The subjects were asked to express a total of four emotions—happiness, sadness, anger, and surprise—for 15 s per expression, as shown in the reference picture in Figure 1. In this procedure, the reference picture was provided to the subjects in advance, and the subjects made their facial expressions as imitating the reference picture. Additionally, the subjects’ facial expressions were totally recorded. When the experiments acquiring facial expressions ended, four videos showing emotions were watched for 1 min. We defined happiness and surprise as positive emotions and sadness and anger as negative emotions. While the subjects were showing emotional expressions, their facial expressions were recorded using a camera, and the BVP signal was measured while watching the video. The device used in the experiment was a BVP finger-clip sensor of NeXus-10 MKII of Mind Media, and the frame rate of the camera used to record the facial expressions was 30 frames/s. To stimulate the participants, video clips expressing happiness, surprise, anger, and sadness were played, in that order, for 1 min. The corresponding video clips used in the experiment were from the movies About Time (2013), Capricorn One (1977), The Attorney (2013), and The Champ (1979). The overall procedure of the experiment is shown in Figure 2.

2.2. Dataset

2.2.1. Facial Expression Data

We recorded all the facial expressions of the subjects and acquired their facial images by cropping the part recognized as the face in all the frames of the recorded image. To recognize the faces, the face_recognition library of Python [46] was used. Next, the parts that were judged to be noise in the data, such as the face being covered during the experiment or inappropriate expressions, were deleted. Finally, the preprocessing of the image data was completed through the augmentation of the data via lateral inversion.
The amount of acquired data was from a total of 53 subjects, with an image rate of 30 frames/s, a time duration of 15 s, and two out of four emotions considered as negative emotion and positive emotion, respectively. The number of data points was approximately 47,700, and this number doubled when data augmentation was performed. Finally, the number of images obtained was approximately 190,000 (53 × 30 × 15 × 2 × 2 × 2), but only 157,000 facial expression image data were used, excluding inappropriate data through handcrafted filtering. The preprocessing procedure of image data is presented in Figure 3.
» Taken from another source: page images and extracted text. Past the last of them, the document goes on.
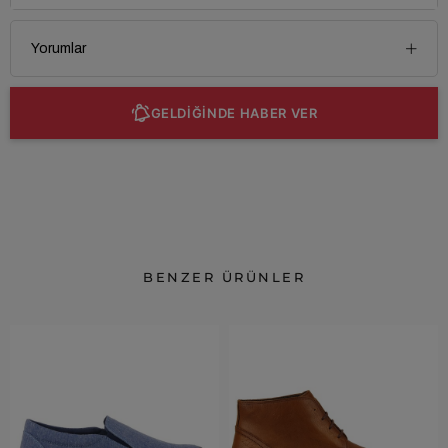
Yorumlar
GELDİĞİNDE HABER VER
BENZER ÜRÜNLER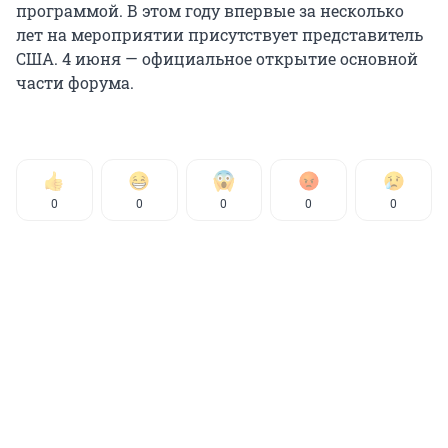
программой. В этом году впервые за несколько
лет на мероприятии присутствует представитель
США. 4 июня — официальное открытие основной
части форума.
0
0
0
0
0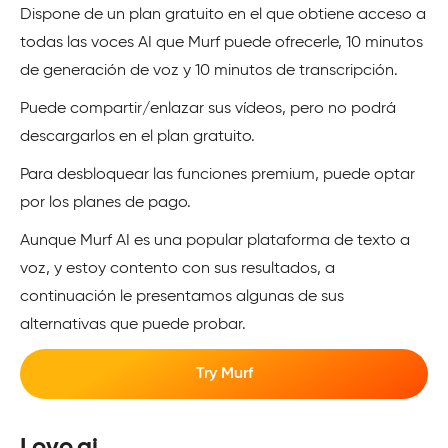
Dispone de un plan gratuito en el que obtiene acceso a
todas las voces AI que Murf puede ofrecerle, 10 minutos
de generación de voz y 10 minutos de transcripción.
Puede compartir/enlazar sus vídeos, pero no podrá
descargarlos en el plan gratuito.
Para desbloquear las funciones premium, puede optar
por los planes de pago.
Aunque Murf AI es una popular plataforma de texto a
voz, y estoy contento con sus resultados, a
continuación le presentamos algunas de sus
alternativas que puede probar.
Try Murf
Lovo.ai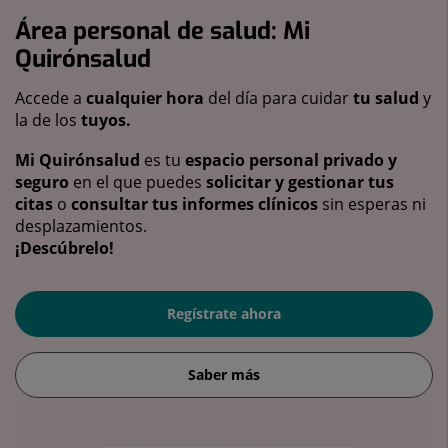
Área personal de salud: Mi
Quirónsalud
Accede a
cualquier hora
del día para cuidar
tu salud
y
la de los
tuyos.
Mi Quirónsalud
es tu
espacio personal privado y
seguro
en el que puedes
solicitar y gestionar tus
citas
o
consultar tus informes clínicos
sin esperas ni
desplazamientos.
¡Descúbrelo!
Regístrate ahora
Saber más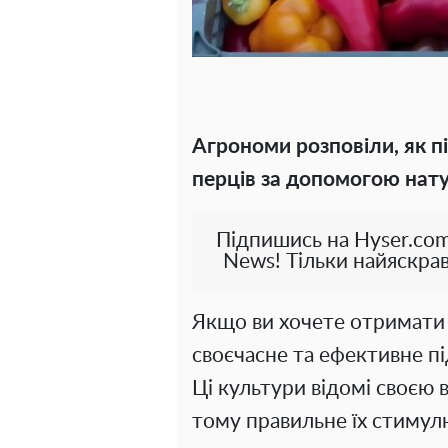
Агрономи розповіли, як п
перців за допомогою нату
Підпишись на Hyser.com
News! Тільки найяскрав
Якщо ви хочете отримати 
своєчасне та ефективне п
Ці культури відомі своєю
тому правильне їх стиму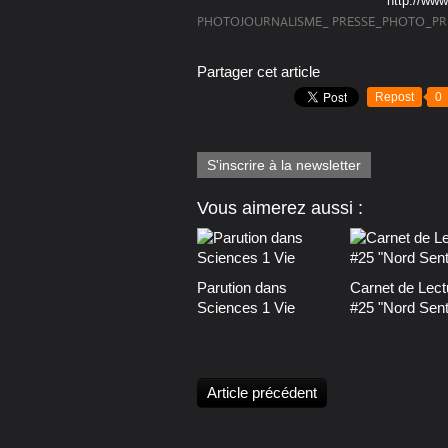
http://ww
PHOTOJOURNALISME_ PRESSE_PHOTO_PR
Partager cet article
Repost
0
S'inscrire à la newsletter
Vous aimerez aussi :
Parution dans
Carnet de Lect
Sciences 1 Vie
#25 "Nord Senti
Article précédent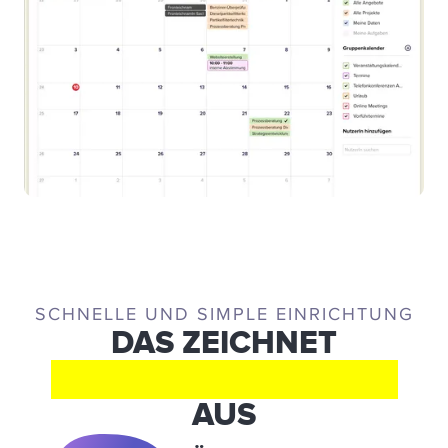
SCHNELLE UND SIMPLE EINRICHTUNG
DAS ZEICHNET
CENTRALSTATIONCRM
AUS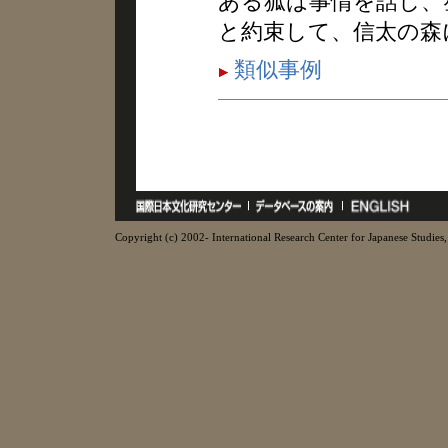
ある狐は事情を話し、
と約束して、信太の森
類似事例
Copyright (c) 2002- International Research Center for Japanese Studies, 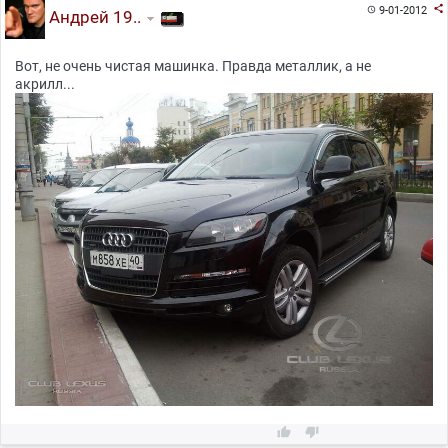

9-01-2012

Андрей 19..
Вот, не очень чистая машинка. Правда металлик, а не
акрилл...


2.2.2. Physiological Signal Data

After recording the facial expressions of the subjects, we made them watch a video that revealed their emotions for 1 min. In addition, physiological signals of the subjects were acquired using a BVP sensor. HRV parameters (heart rate, HRV amplitude, LF, HF, and LF/HF) were extracted from the acquired BVP signal with BioTrace+ of mind media B.V. In the experiment, the physiological data of four subjects were excluded owing to signal instability and other reasons. In other words, the amount of physiological data used in this study was from 49 subjects, with 32 samples/s signal, 1 min time duration, and each of two out of four emotions was defined as negative emotion and positive emotion, respectively. For labeling, the amount of data per each emotion label was approximately 188,000, and approximately 376,000 physiological data were used. Table 1 lists the number of images and physiological signals. The input data for use in the emotion classification model were prepared.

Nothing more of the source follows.